The goal of the algorithm, as with most computer football polls, is to order a population of teams by skill. There are a number of strategies for determining this order but my method was to build a model that can predict the winner of a theoretical matchup, then pair up each team with each other team and total the predicted wins for each team. I decided to predict winners by predicting how many points a given team would score against any other team and comparing those scores for each matchup.
The algorithm is built in a scripting language called R which is focused on statistics and data science.
I started by scraping publicly available websites for game level statistics for the previous 5 years. This included basic data like yardage, total passes and completions, rushes, penalties, and scores. As in any analysis project the next step was to fix and clean mistakes, though fortunately the datasets I collected were almost entirely intact with no missing values.
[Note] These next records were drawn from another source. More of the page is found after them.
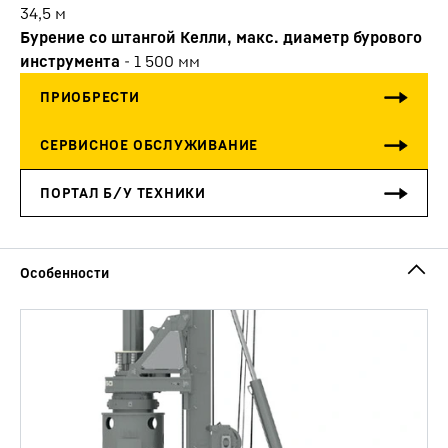
34,5
м
Бурение со штангой Келли, макс. диаметр бурового
инструмента
-
1 500
мм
I created a few new features like completion percentage and pass/rush balance that I felt would be informative, then removed features that were too correlated to avoid clouding the final model.
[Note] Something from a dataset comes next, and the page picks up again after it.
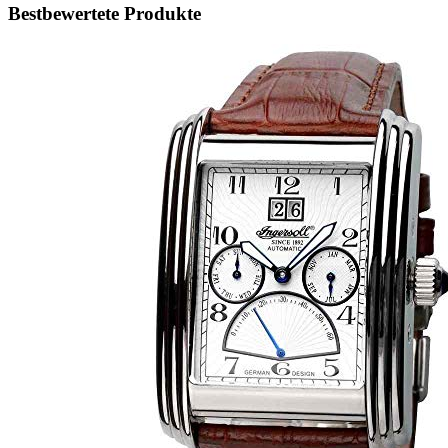
Bestbewertete Produkte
Because Forward Progress is designed to predict scores the model cannot use statistics created in a game to predict the score of that same game. Training a model in this way would predict a game’s score from the stat line, which is interesting but not useful for games that haven’t been played. Instead I created linear models that predicted each feature based on the team that made the data, their opponent, and if the team was at home.
At this point in the model build I was at a crossroads. If I trained these feature models on the entire dataset the models would be highly biased as team performance will wax and wane over multiple seasons. Assuming that a team’s skill in a given feature was constant would introduce significant error in future predictions. On the other hand limiting the feature models to training on the most recent game results will result in overfitting and highly variable prediction results. As a compromise I generated weekly models for each feature that were trained on the previous 10 games for each team and tied those predicted features to that team’s score in their next matchup.
Once the prediction data was created I trained a Least Angle Regression model to predict the scores for each game. The final Root Mean Squared Error for those score predictions was around 12.5, meaning that the model can predict the number of points a team will score against a given opponent within 12.5 points on average. Not bad, but not perfect either. After translating predicted scores into matchup outcomes the model correctly classifies the winner 72.5% of the time at 0.43 kappa. Overall I’m pretty pleased with theses results for a first attempt at modeling something as unpredictable as college football and look forward to seeing how the model performs for the remainder of the 2017 season.